Ma thèse est connue des lecteurs de cette Revue par la réfutation qu’en a essayée M. Strowski, et par la réponse que je lui ai faite[1]. Je crois avoir établi : 1o que le Discours de la Servitude volontaire[2], contient des allusions à Henri III qui devint roi de France vingt-six ans après la mort de La Boétie, que le texte en a donc été remanié par une main étrangère pour en faire une satire contre les auteurs de la Saint-Barthélémy et contre Henri III ; 2o que cette main est vraisemblablement celle de Montaigne, ami intime de La Boétie et héritier du manuscrit.

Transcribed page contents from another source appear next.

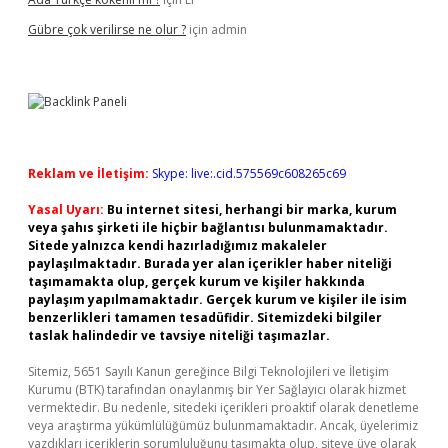
Gübre çok verilirse ne olur ?
için
admin
Reklam ve İletişim:
Skype: live:.cid.575569c608265c69
Yasal Uyarı:
Bu internet sitesi, herhangi bir marka, kurum
veya şahıs şirketi ile hiçbir bağlantısı bulunmamaktadır.
Sitede yalnızca kendi hazırladığımız makaleler
paylaşılmaktadır. Burada yer alan içerikler haber niteliği
taşımamakta olup, gerçek kurum ve kişiler hakkında
paylaşım yapılmamaktadır. Gerçek kurum ve kişiler ile isim
benzerlikleri tamamen tesadüfidir. Sitemizdeki bilgiler
taslak halindedir ve tavsiye niteliği taşımazlar.
Sitemiz, 5651 Sayılı Kanun gereğince Bilgi Teknolojileri ve İletişim
Kurumu (BTK) tarafından onaylanmış bir Yer Sağlayıcı olarak hizmet
vermektedir. Bu nedenle, sitedeki içerikleri proaktif olarak denetleme
veya araştırma yükümlülüğümüz bulunmamaktadır. Ancak, üyelerimiz
yazdıkları içeriklerin sorumluluğunu taşımakta olup, siteye üye olarak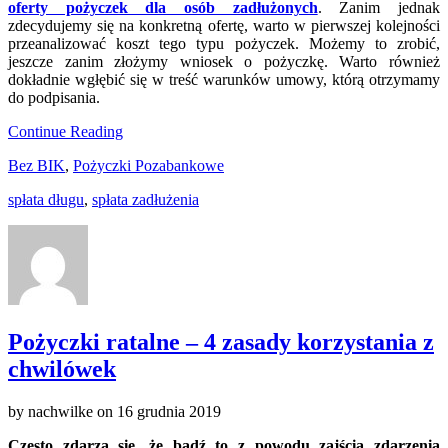
oferty pożyczek dla osób zadłużonych
. Zanim jednak
zdecydujemy się na konkretną ofertę, warto w pierwszej kolejności
przeanalizować koszt tego typu pożyczek. Możemy to zrobić,
jeszcze zanim złożymy wniosek o pożyczkę. Warto również
dokładnie wgłębić się w treść warunków umowy, którą otrzymamy
do podpisania.
Continue Reading
Bez BIK
,
Pożyczki Pozabankowe
spłata długu
,
spłata zadłużenia
Pożyczki ratalne – 4 zasady korzystania z
chwilówek
by
nachwilke
on
16 grudnia 2019
Często zdarza się, że bądź to z powodu zajścia zdarzenia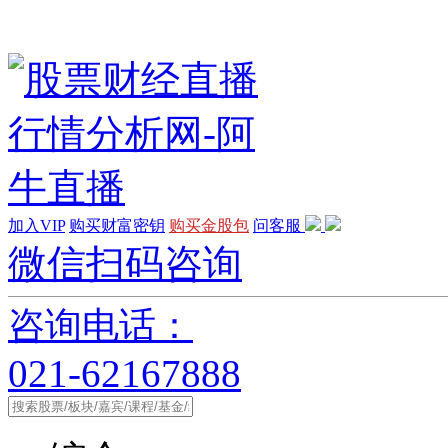
加入VIP
购买财富密钥
购买金股包
问客服
微信扫码咨询
咨询电话：
021-62167888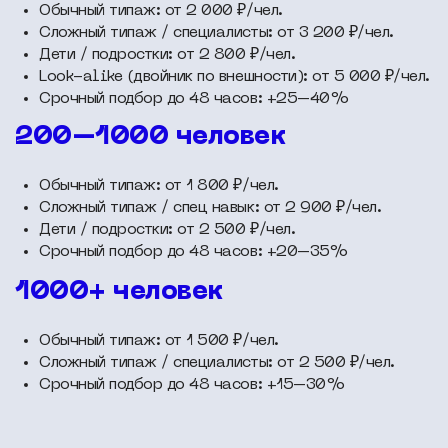
Обычный типаж: от 2 000 ₽/чел.
Сложный типаж / специалисты: от 3 200 ₽/чел.
Дети / подростки: от 2 800 ₽/чел.
Look-alike (двойник по внешности): от 5 000 ₽/чел.
Срочный подбор до 48 часов: +25–40%
200–1000 человек
Обычный типаж: от 1 800 ₽/чел.
Сложный типаж / спец навык: от 2 900 ₽/чел.
Дети / подростки: от 2 500 ₽/чел.
Срочный подбор до 48 часов: +20–35%
1000+ человек
Обычный типаж: от 1 500 ₽/чел.
Сложный типаж / специалисты: от 2 500 ₽/чел.
Срочный подбор до 48 часов: +15–30%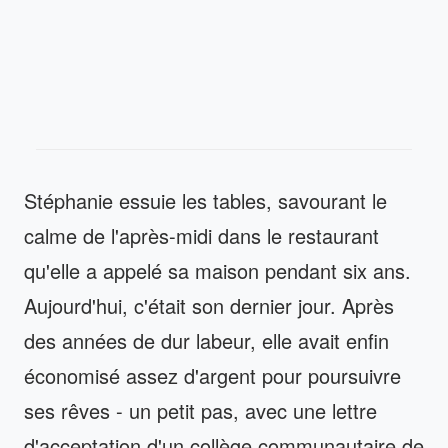
Stéphanie essuie les tables, savourant le
calme de l'après-midi dans le restaurant
qu'elle a appelé sa maison pendant six ans.
Aujourd'hui, c'était son dernier jour. Après
des années de dur labeur, elle avait enfin
économisé assez d'argent pour poursuivre
ses rêves - un petit pas, avec une lettre
d'acceptation d'un collège communautaire de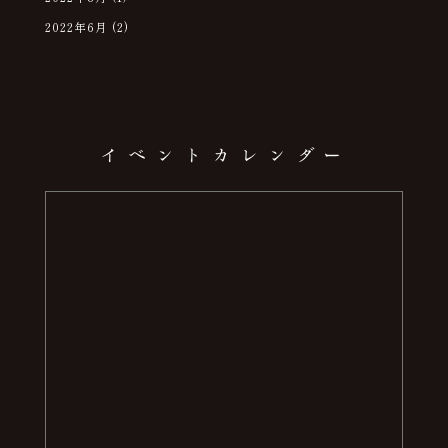
2022年6月
(2)
イベントカレンダー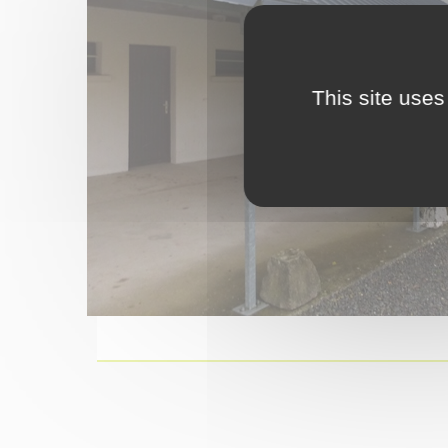
This site uses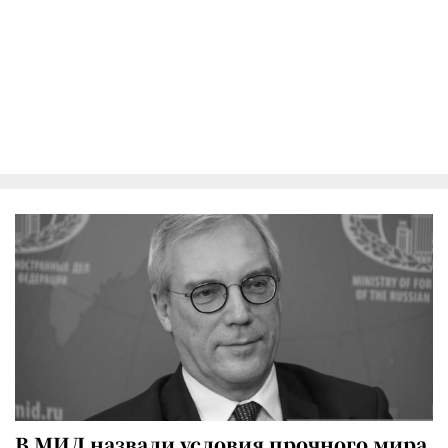
В МИД назвали условия прочного мира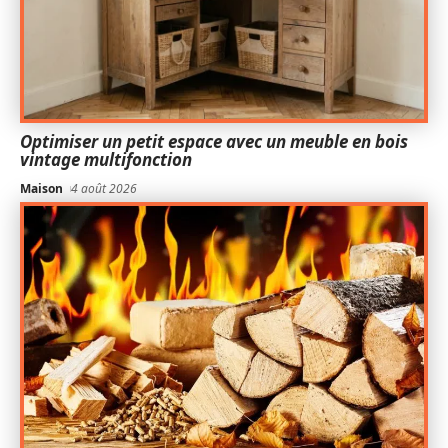
Optimiser un petit espace avec un meuble en bois
vintage multifonction
Maison
4 août 2026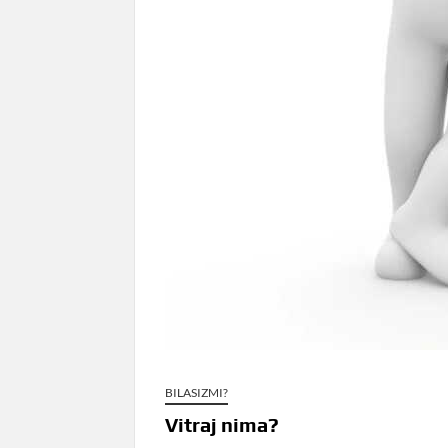
BILASIZMI?
Vitraj nima?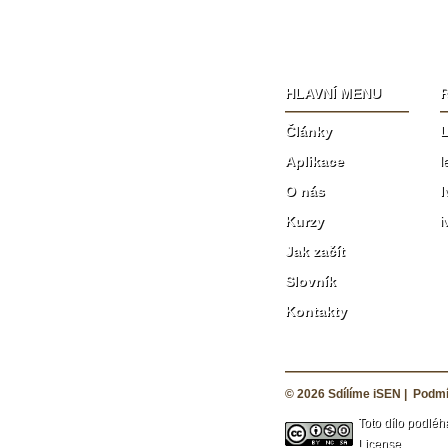
HLAVNÍ MENU
Články
L
Aplikace
l
O nás
I
Kurzy
i
Jak začít
Slovník
Kontakty
© 2026
Sdílíme iSEN
|
Podmí
Toto dílo podléh
License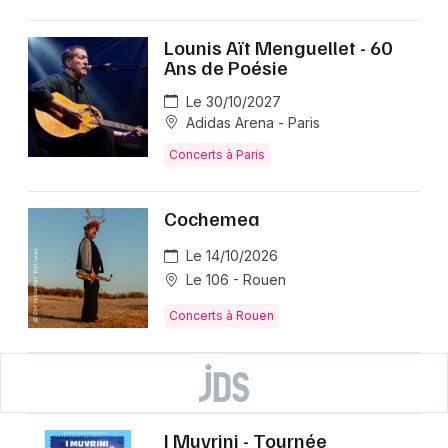
Lounis Aït Menguellet - 60
Ans de Poésie
Le 30/10/2027
Adidas Arena - Paris
Concerts à Paris
Cochemea
Le 14/10/2026
Le 106 - Rouen
Concerts à Rouen
I Muvrini - Tournée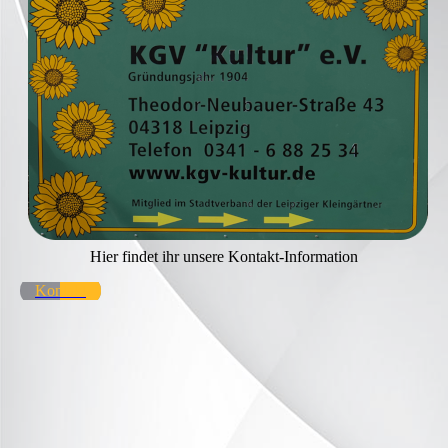
Hier findet ihr unsere Kontakt-Information
Kontakt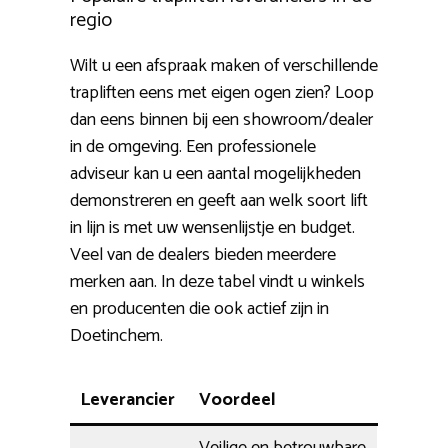
regio
Wilt u een afspraak maken of verschillende
trapliften eens met eigen ogen zien? Loop
dan eens binnen bij een showroom/dealer
in de omgeving. Een professionele
adviseur kan u een aantal mogelijkheden
demonstreren en geeft aan welk soort lift
in lijn is met uw wensenlijstje en budget.
Veel van de dealers bieden meerdere
merken aan. In deze tabel vindt u winkels
en producenten die ook actief zijn in
Doetinchem.
Leverancier
Voordeel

En attribuant à Montaigne une entente secrète avec les protestants pour la publication du Contr’un et une part notable dans sa composition, je pense avoir servi sa mémoire. M. Dezeimeris, qui s’indigne contre cette proposition, n’a pas essayé de la réfuter, comme l’ont tenté mes précédents contradicteurs. Il ne met en discussion que la première partie de ma thèse, et encore n’argumente-t-il pas directement contre elle. Il veut simplement prouver que le Discours « ne vise nullement Henri III ». Se dispensant[3] d’examiner les raisons que j’ai données pour établir les allusions qui désignent ce roi, il espère faire cette preuve par le procédé que nous appelons en médecine la méthode substitutive : le tyran du Contr’un ne peut pas être Henri III parce que c’est Charles VI.

M. Dezeimeris est d’avis — ici son opinion ne diffère pas de la mienne — que le Contr’un n’est pas une déclamation, un

  1. Revue philomathique de février, mai et juillet 1907.
  2. Le discours de la Servitude volontaire est souvent désigné sous le nom de Le Contr’un, sous lequel, dit Montaigne, il fut rebaptisé. J’emploierai souvent cette appellation.
  3. Sauf sur un seul point : la question des tournois, qu’il ne vise qu’indirectement dans une note que je discuterai plus loin.